**About this task**: Output only the stretch of the listing that starts at the line containing "Στερεά Ελλάδ" and ends at the line containing "神奈川県川崎市宮前区宮前平１丁目１０番地３", reproduced exactly with both ends.

**Supplied information**:
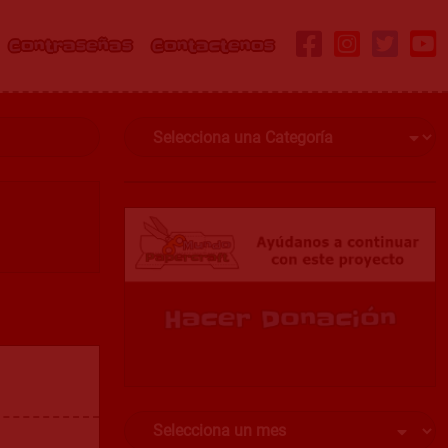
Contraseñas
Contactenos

==

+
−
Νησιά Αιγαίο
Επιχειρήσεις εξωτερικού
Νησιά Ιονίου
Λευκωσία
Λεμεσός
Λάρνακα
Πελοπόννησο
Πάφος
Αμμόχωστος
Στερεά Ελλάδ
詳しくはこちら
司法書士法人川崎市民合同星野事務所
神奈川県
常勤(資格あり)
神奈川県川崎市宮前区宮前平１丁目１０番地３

**Completed exercise**:
Στερεά Ελλάδ
詳しくはこちら
司法書士法人川崎市民合同星野事務所
神奈川県
常勤(資格あり)
神奈川県川崎市宮前区宮前平１丁目１０番地３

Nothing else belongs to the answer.